平成13年9月5日
議会運営委員会委員長 渡辺敏弘様
吉本ひろ子
はじめに(文書の性格)
平成13年5月11日、私は前議会運営委員会委員長から、「吉本議員の見解を求めます」という文書を受け取りました。問題にされた文書は、寝屋川を変える女のネットワークニュース39号の中で、「3月議会に向けて〜政務調査費条例の検討始まる」という文書を書いたものの、紙面の都合で審議がどのような場で行われているのか十分な説明ができなかったので、支持者向けに内容を補筆した内部議論用の文書のごく一部をとりあげたものです。
ネットワークニュースとは性格が異なるものであることをまず明らかにしておきます。その上で、この文書を書くに至った、私の見解を以下、述べます。

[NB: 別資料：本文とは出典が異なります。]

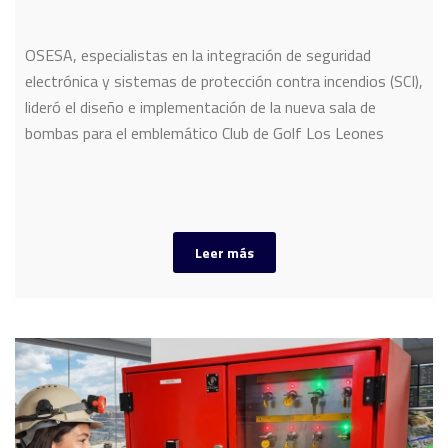
OSESA, especialistas en la integración de seguridad
electrónica y sistemas de protección contra incendios (SCI),
lideró el diseño e implementación de la nueva sala de
bombas para el emblemático Club de Golf Los Leones
Leer más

1) 本来の政務調査費条例の審議はどうあるべきかについて
この文書を書いた時、私は、政務調査費を条例化するにあたって考えなければならないこと、つまり本来の地方自治法改正の趣旨をきちんと理解すれば、政務調査費はどのように使われるべきかということを、さまざまな資料を取り寄せ、市民のご意見を聞かせていただき、他市の議員とも勉強会を開いて議論して、調査研究を深め、私なりの考え方をまとめていました。
また、私は常日頃、市民の方と政治について話し合っている中で、「行政は議会がチェックするのは分かりました。では、議会をチェックするのは誰ですか」とたびたび聞かれていました。私は、「議会をチェックするのは市民です」と答えますが、それに対してほとんどの市民は、「そんなこと言われても議会が何をしているのか、議員が何をしているのか、我々からは何も見えません。どうやってチェックできますか」と聞かれていました。
この政務調査費の条例化にあたっては、特にそのような市民の声にどう答えるか、私にできることは何かと考えていました。私は自分の議会活動報告は出していますが、議会全体の動きについての活動報告が十分にできているとはいえないと反省していました。議会がどのように動いているのか、できるだけ私が見たままを、正直に伝えていく義務があるのではないかと思いました。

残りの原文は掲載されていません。